Earlier on, when I had been testing with the ?debug option and using “Analyze Layout”, I was getting 1 error, which was usually complaining that I had not set the height.

Can you explain what is the difference is between setting:
rootWindow.getLayout().setHeight(“100%”);
and
rootWindow.setHeight(“100%”);

Many Thanks
Andrew

You don’t have to set an absolute size: 100% is not undefined.
This seems to be confusing a lot of people actually - relative sizes are ‘defined’, only ‘null’ or an unset size is undefined.
Also, many components have a preset size, which is usually convenient, but sometimes confusing (e.g the layout in a Window is 100% wide by default, if I remember correctly).

The first one sets the height for the layout inside the Window, the second one sets the height for the actual Window. Sometimes (often?) you want to set both, sometimes setting one is enough. It’s actually exactly like having one layout inside another.

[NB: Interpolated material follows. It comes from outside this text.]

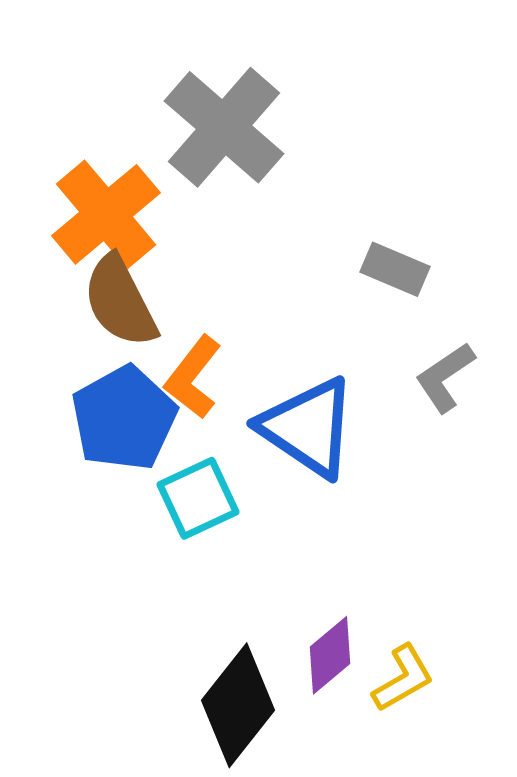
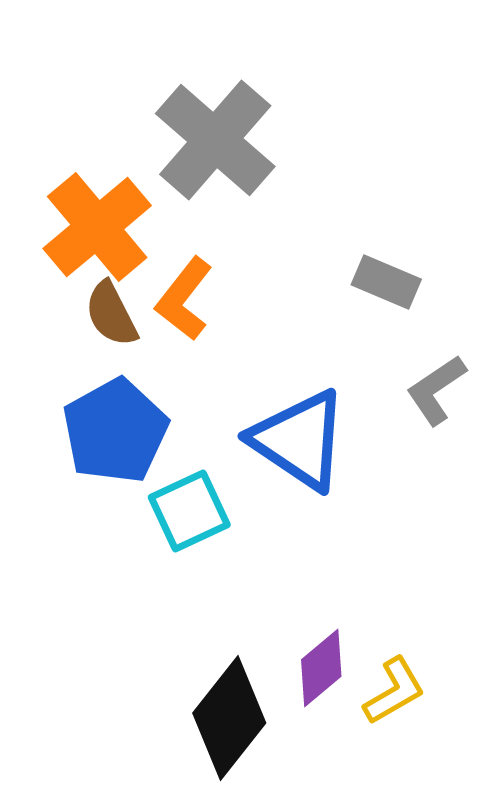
brown semicircle: (120, 301) -> (111, 314), size x0.7
orange L-shape: (193, 377) -> (184, 299), moved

Window (and Panel, Window extends Panel) are a bit odd because they automatically (and always) contain a layout - they are like single-component containers. That means that both the Window and it’s layout has a size, and that size can be different. It’s just like having a layout inside another.

The reason for this is that you can change the layout inside the Window - it does not have to be a vertical layout - and if we were to automatically change the size of both when changing the size of the Window, that would be confusing too.
One ‘fix’ would be to not automatically add the default VerticalLayout to the Window, so that one would have to add a Layout to Window explicitly: more code, but not so confusing, perhaps.

Hopefully this did not confuse more than it helped… :wink:

Best Regards,
Marc

Marc,

Yes, that makes sense. Thanks for explaining. Layouts seem to be working fine now. The key to keeping things simple, seems to be to use Layouts, and keep the usage of Panels as a layout mechanism, to an absolute minimum.